Many prominent medieval rabbis were also distinguished practicing physicians, among them the poet and philosopher, Rabbi Judah HaLevi, the philosopher and Halachist, Moses Maimonides, as well as Nachmanides.

In his commentary, Mishna Nidarim 4, Maimonides concludes that the mitzvah of healing another person falls under the rubric of restoring a lost object to its proper owner. His conclusion is based on the Talmudic statement found in Sanhedrin 73a that a person who loses his physical well-being needs to be “restored.” All the members of the Sanhedrin, the ancient Supreme Court of Israel, were expected to be knowledgeable in the art of medicine. Rabbi Joseph Karo concludes in The Code that, today, to heal oneself one must not rely on miracles, but rather engage in the common practices of medicine.

The Taz notes that, although true healing comes only through G-d’s mercy, not every person merits that mercy, unless they are engaged as well in the natural medical practices. Based on the verse in Exodus 21:19, רַק שִׁבְתּוֹ יִתֵּן, וְרַפֹּא יְרַפֵּא, the Talmud in Baba Kamma 85a concludes that a person who harms another person must pay the victim’s loss of income and medical expenses.

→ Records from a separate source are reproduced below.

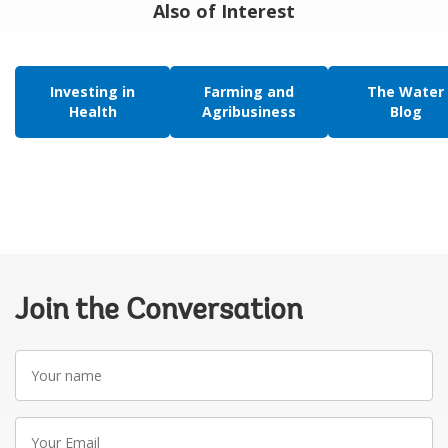
Also of Interest
Investing in
Farming and
The Water
Health
Agribusiness
Blog
Join the Conversation
Your
name
Your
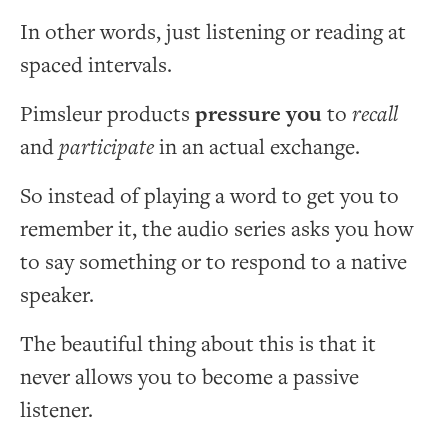
In other words, just listening or reading at
spaced intervals.
Pimsleur products
pressure you
to
recall
and
participate
in an actual exchange.
So instead of playing a word to get you to
remember it, the audio series asks you how
to say something or to respond to a native
speaker.
The beautiful thing about this is that it
never allows you to become a passive
listener.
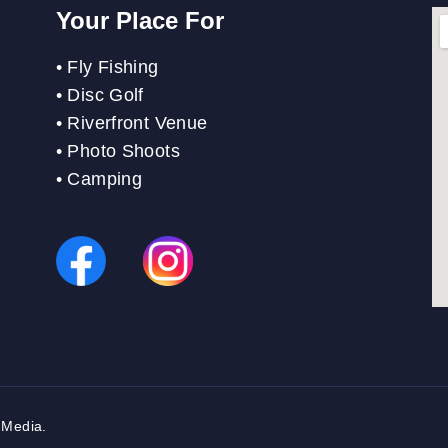
Your Place For
•
Fly Fishing
•
Disc Golf
•
Riverfront Venue
•
Photo Shoots
• Camping
 Media
.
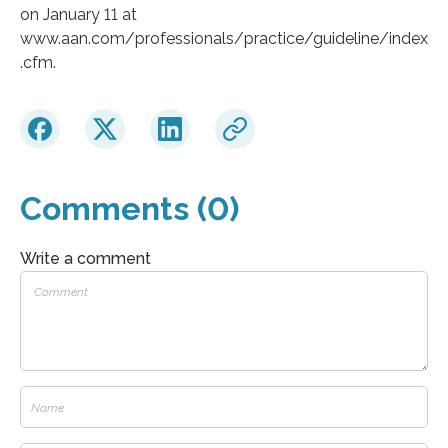
on January 11 at
www.aan.com/professionals/practice/guideline/index
.cfm.
Comments (0)
Write a comment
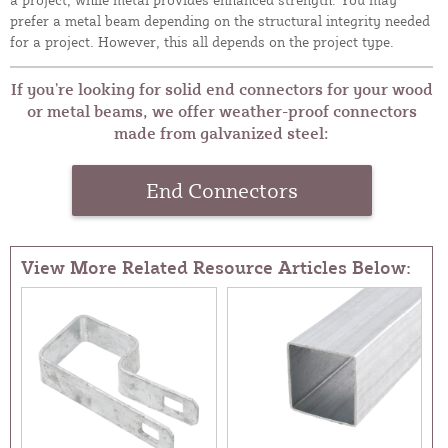
prefer a metal beam depending on the structural integrity needed
for a project. However, this all depends on the project type.
If you’re looking for solid end connectors for your wood
or metal beams, we offer weather-proof connectors
made from galvanized steel:
End Connectors
View More Related Resource Articles Below:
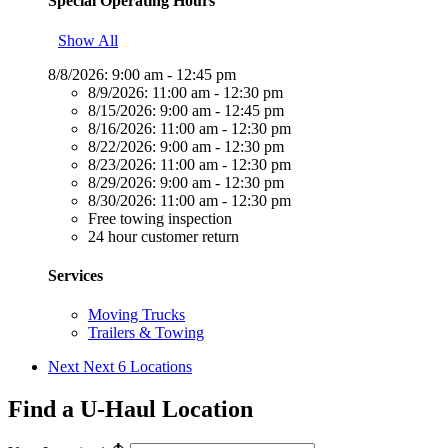
Special Operating Hours
Show All
8/8/2026:
9:00 am - 12:45 pm
8/9/2026:
11:00 am - 12:30 pm
8/15/2026:
9:00 am - 12:45 pm
8/16/2026:
11:00 am - 12:30 pm
8/22/2026:
9:00 am - 12:30 pm
8/23/2026:
11:00 am - 12:30 pm
8/29/2026:
9:00 am - 12:30 pm
8/30/2026:
11:00 am - 12:30 pm
Free towing inspection
24 hour customer return
Services
Moving Trucks
Trailers & Towing
Next
Next 6 Locations
Find a U-Haul Location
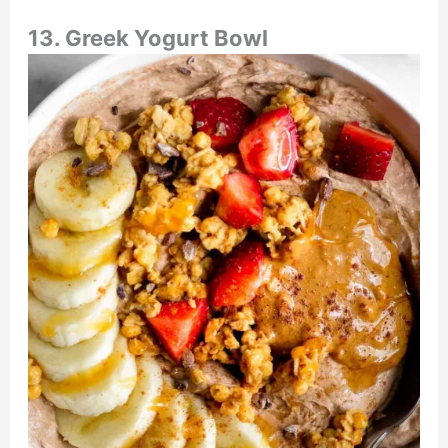
13. Greek Yogurt Bowl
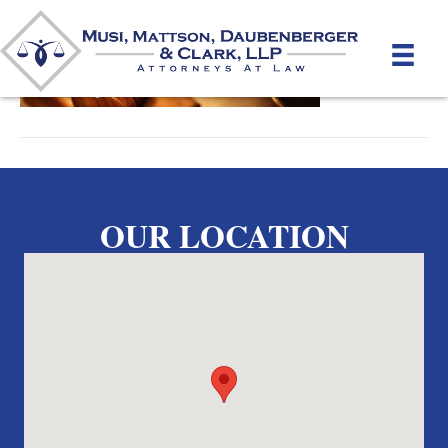
By
unifeyed
|
May 15, 2012
OUR LOCATION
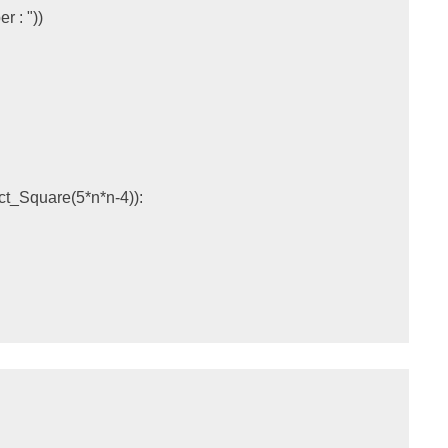
r : "
))
ect_Square
(
5
*
n
*
n
-
4
)):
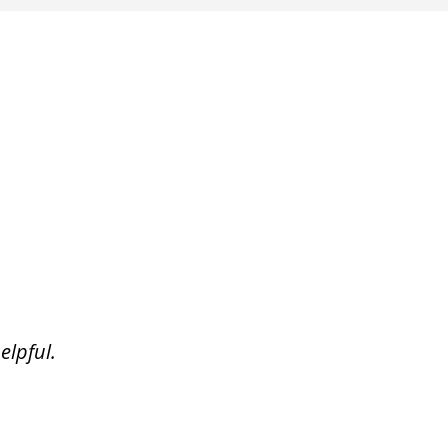
elpful.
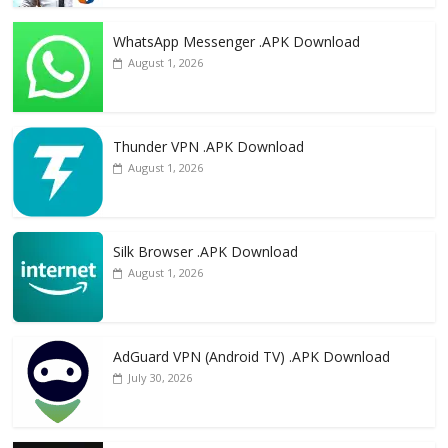
WhatsApp Messenger .APK Download
August 1, 2026
Thunder VPN .APK Download
August 1, 2026
Silk Browser .APK Download
August 1, 2026
AdGuard VPN (Android TV) .APK Download
July 30, 2026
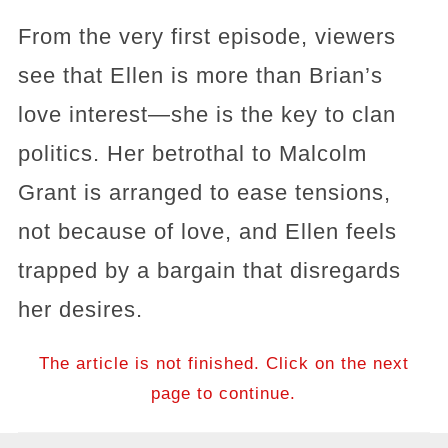
From the very first episode, viewers
see that Ellen is more than Brian’s
love interest—she is the key to clan
politics. Her betrothal to Malcolm
Grant is arranged to ease tensions,
not because of love, and Ellen feels
trapped by a bargain that disregards
her desires.
The article is not finished. Click on the next
page to continue.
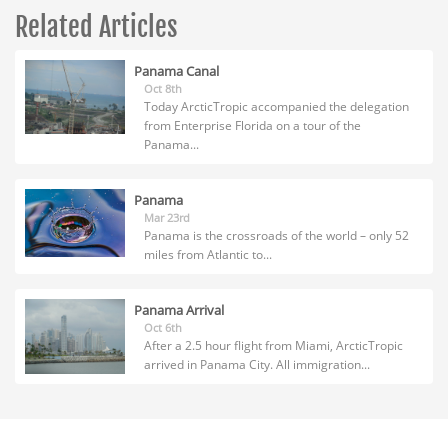
Related Articles
Panama Canal
Oct 8th
Today ArcticTropic accompanied the delegation
from Enterprise Florida on a tour of the
Panama...
Panama
Mar 23rd
Panama is the crossroads of the world – only 52
miles from Atlantic to...
Panama Arrival
Oct 6th
After a 2.5 hour flight from Miami, ArcticTropic
arrived in Panama City. All immigration...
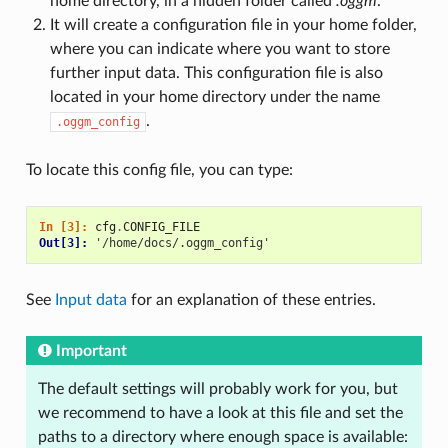
home directory, in a hidden folder called
.oggm
.
It will create a configuration file in your home folder,
where you can indicate where you want to store
further input data. This configuration file is also
located in your home directory under the name
.
.oggm_config
To locate this config file, you can type:
In [3]: 
cfg
.
CONFIG_FILE
Out[3]: 
'/home/docs/.oggm_config'
See
Input data
for an explanation of these entries.
Important
The default settings will probably work for you, but
we recommend to have a look at this file and set the
paths to a directory where enough space is available:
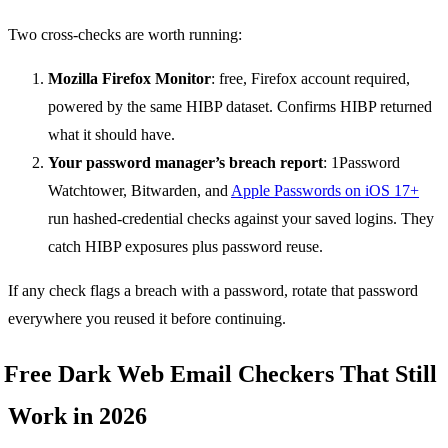
Two cross-checks are worth running:
Mozilla Firefox Monitor
: free, Firefox account required,
powered by the same HIBP dataset. Confirms HIBP returned
what it should have.
Your password manager’s breach report
: 1Password
Watchtower, Bitwarden, and
Apple Passwords on iOS 17+
run hashed-credential checks against your saved logins. They
catch HIBP exposures plus password reuse.
If any check flags a breach with a password, rotate that password
everywhere you reused it before continuing.
Free Dark Web Email Checkers That Still
Work in 2026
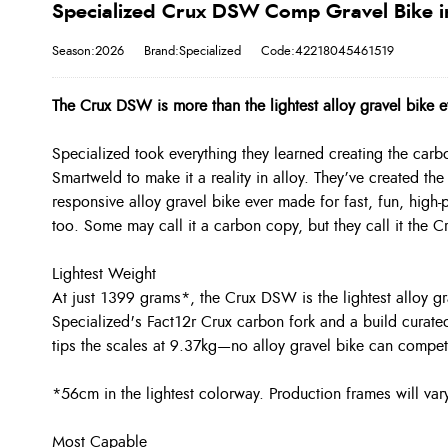
Specialized Crux DSW Comp Gravel Bike i
Season:2026
Brand:Specialized
Code:42218045461519
The Crux DSW is more than the lightest alloy gravel bike 
Specialized took everything they learned creating the car
Smartweld to make it a reality in alloy. They’ve created t
responsive alloy gravel bike ever made for fast, fun, high-
too. Some may call it a carbon copy, but they call it the 
Lightest Weight
At just 1399 grams*, the Crux DSW is the lightest alloy gr
Specialized's Fact12r Crux carbon fork and a build cura
tips the scales at 9.37kg—no alloy gravel bike can compet
*56cm in the lightest colorway. Production frames will var
Most Capable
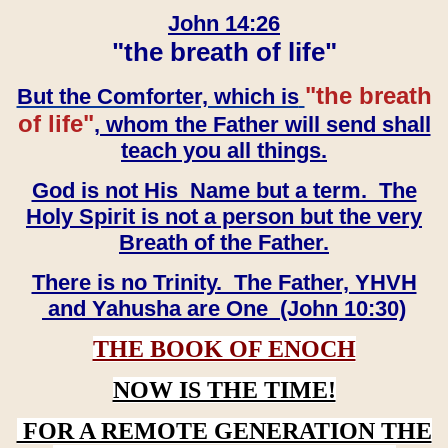
John 14:26
"the breath of life"
"the breath
But the Comforter, which is
of life"
, whom the Father will send shall
teach you all things.
God is not His Name but a term. The
Holy Spirit is not a person but the very
Breath of the Father.
There is no Trinity. The Father, YHVH
and Yahusha are One (John 10:30)
THE BOOK OF ENOCH
NOW IS THE TIME!
FOR A REMOTE GENERATION THE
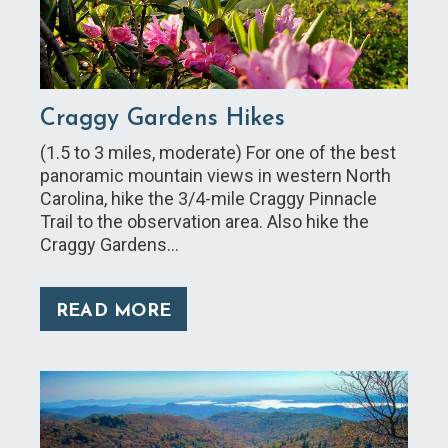
Craggy Gardens Hikes
(1.5 to 3 miles, moderate) For one of the best
panoramic mountain views in western North
Carolina, hike the 3/4-mile Craggy Pinnacle
Trail to the observation area. Also hike the
Craggy Gardens…
READ MORE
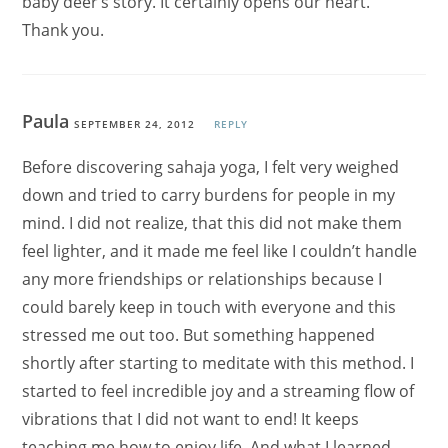
baby deer’s story. It certainly opens our heart.
Thank you.
Paula
SEPTEMBER 24, 2012
REPLY
Before discovering sahaja yoga, I felt very weighed
down and tried to carry burdens for people in my
mind. I did not realize, that this did not make them
feel lighter, and it made me feel like I couldn’t handle
any more friendships or relationships because I
could barely keep in touch with everyone and this
stressed me out too. But something happened
shortly after starting to meditate with this method. I
started to feel incredible joy and a streaming flow of
vibrations that I did not want to end! It keeps
teaching me how to enjoy life. And what I learned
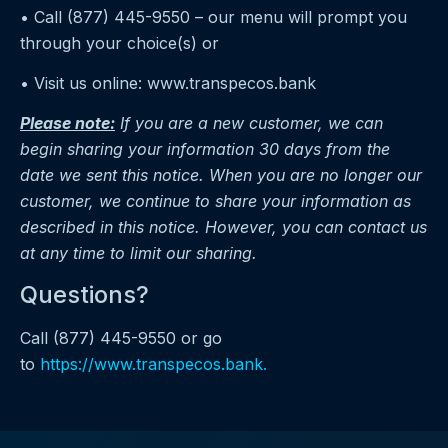
• Call (877) 445-9550 – our menu will prompt you
through your choice(s) or
• Visit us online: www.transpecos.bank
Please note:
If you are a new customer, we can
begin sharing your information 30 days from the
date we sent this notice. When you are no longer our
customer, we continue to share your information as
described in this notice. However, you can contact us
at any time to limit our sharing.
Questions?
Call (877) 445-9550 or go
to
https://www.transpecos.bank.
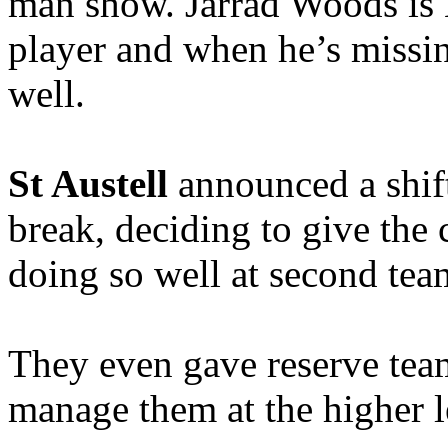
man show. Jarrad Woods is L
player and when he’s missin
well.
St Austell
announced a shif
break, deciding to give the
doing so well at second tea
They even gave reserve tea
manage them at the higher l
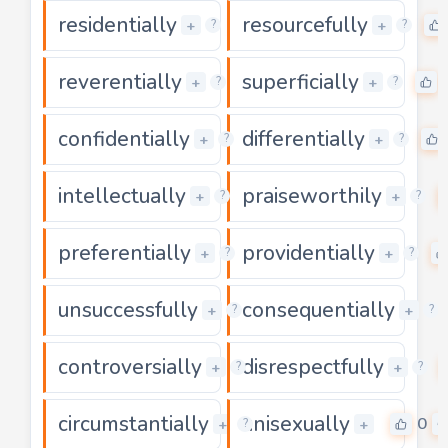
residentially
resourcefully
0
+
+
?
?
reverentially
superficially
0
+
+
?
?
confidentially
differentially
0
+
+
?
?
intellectually
praiseworthily
0
+
+
?
?
preferentially
providentially
0
+
+
?
?
unsuccessfully
consequentially
0
+
+
?
?
controversially
disrespectfully
0
+
+
?
?
circumstantially
unisexually
0
0
+
+
?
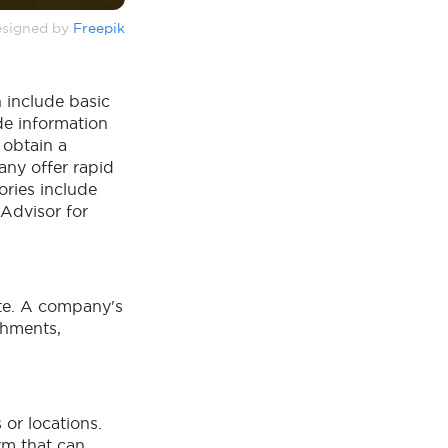
signed by
Freepik
 include basic
de information
 obtain a
any offer rapid
ories include
pAdvisor for
ite. A company's
shments,
or locations.
m that can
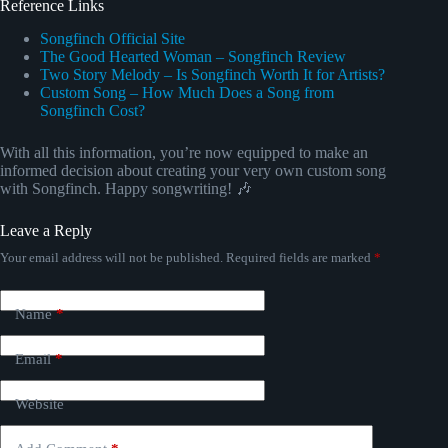
Reference Links
Songfinch Official Site
The Good Hearted Woman – Songfinch Review
Two Story Melody – Is Songfinch Worth It for Artists?
Custom Song – How Much Does a Song from
Songfinch Cost?
With all this information, you’re now equipped to make an
informed decision about creating your very own custom song
with Songfinch. Happy songwriting! 🎶
Leave a Reply
Your email address will not be published.
Required fields are marked
*
Name
*
Email
*
Website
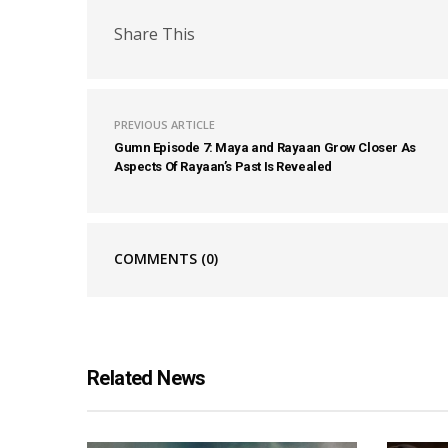
Share This
PREVIOUS ARTICLE
Gumn Episode 7: Maya and Rayaan Grow Closer As
Aspects Of Rayaan’s Past Is Revealed
COMMENTS
(0)
Related News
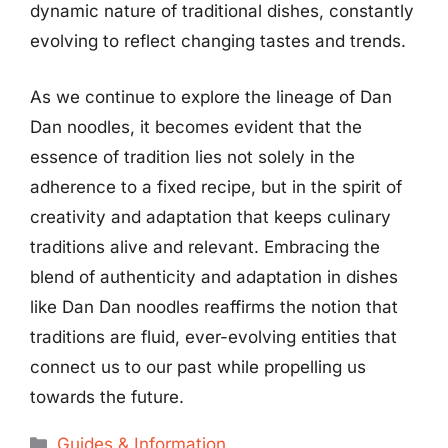
dynamic nature of traditional dishes, constantly
evolving to reflect changing tastes and trends.
As we continue to explore the lineage of Dan
Dan noodles, it becomes evident that the
essence of tradition lies not solely in the
adherence to a fixed recipe, but in the spirit of
creativity and adaptation that keeps culinary
traditions alive and relevant. Embracing the
blend of authenticity and adaptation in dishes
like Dan Dan noodles reaffirms the notion that
traditions are fluid, ever-evolving entities that
connect us to our past while propelling us
towards the future.
Categories
Guides & Information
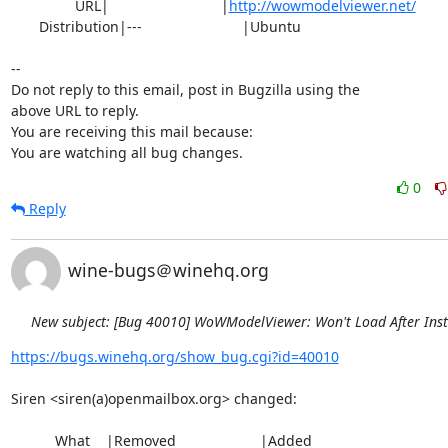
                URL|                            |
http://wowmodelviewer.net/
       Distribution|---                         |Ubuntu

-- 

Do not reply to this email, post in Bugzilla using the

above URL to reply.

You are receiving this mail because:

You are watching all bug changes.
0
Reply
wine-bugs＠winehq.org
New subject: [Bug 40010] WoWModelViewer: Won't Load After Inst
https://bugs.winehq.org/show_bug.cgi?id=40010
Siren <siren(a)openmailbox.org> changed:

           What    |Removed                     |Added
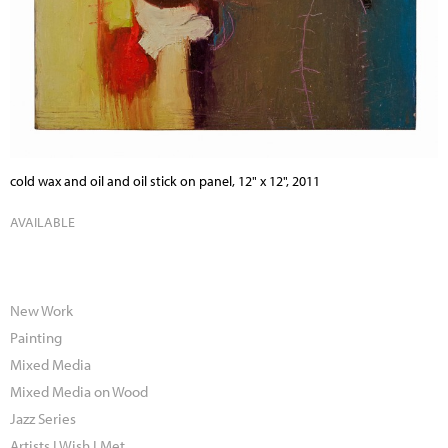
cold wax and oil and oil stick on panel, 12" x 12", 2011
AVAILABLE
New Work
Painting
Mixed Media
Mixed Media on Wood
Jazz Series
Artists I Wish I Met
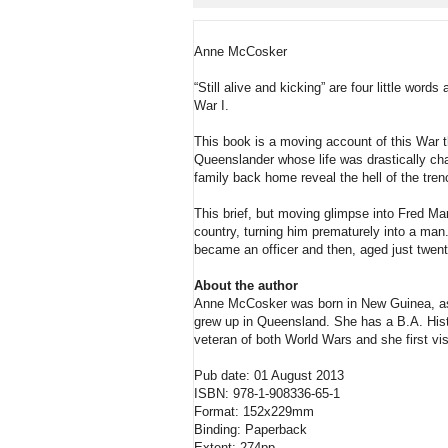
Anne McCosker
“Still alive and kicking” are four little wo
War I.
This book is a moving account of this War t
Queenslander whose life was drastically chan
family back home reveal the hell of the trench
This brief, but moving glimpse into Fred Mart
country, turning him prematurely into a man.
became an officer and then, aged just twen
About the author
Anne McCosker was born in New Guinea, as a
grew up in Queensland. She has a B.A. Hist
veteran of both World Wars and she first vi
Pub date: 01 August 2013
ISBN: 978-1-908336-65-1
Format: 152x229mm
Binding: Paperback
Extent: 274pp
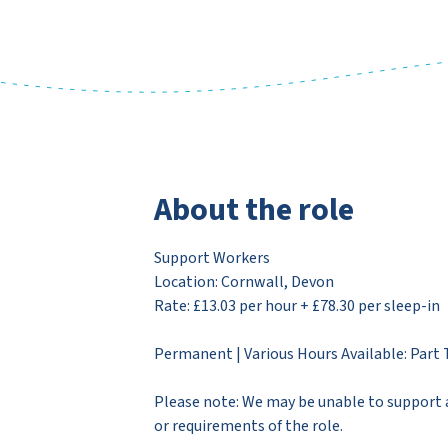
About the role
Support Workers
Location: Cornwall, Devon
Rate: £13.03 per hour + £78.30 per sleep-in
Permanent | Various Hours Available: Part 
Please note: We may be unable to support a
or requirements of the role.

Rabbi Yishmael deduces from the words, וְרַפֹּא יְרַפֵּא, that a physician is permitted to heal.

The men of the Great Assembly established a prayer for healing in the Amidah (central daily prayer). The eighth benediction, states: “Heal us, Oh L-rd, that we shall be healed. Save us, that we shall be saved. For You, art our praise, grant a perfect healing to all our wounds. For You, Al-mighty King, our faithful and merciful Physician. Blessed art You, oh L-rd, who heals the sick of Thy people, Israel.”

May healing to all those who are in need come swiftly and completely.

May you be blessed.

This Shabbat, also known as Shabbat HaChodesh, is the last of the four special Shabbatot that surround the holiday of Purim. On this Shabbat, a thematic Torah portion concerning the new month, Nisan, is read from Exodus 12:1-20.  This year, Rosh Chodesh Nisan, which marks the first day of the month of redemption, will take place on Monday evening and Tuesday, March 31st and April 1st, 2014.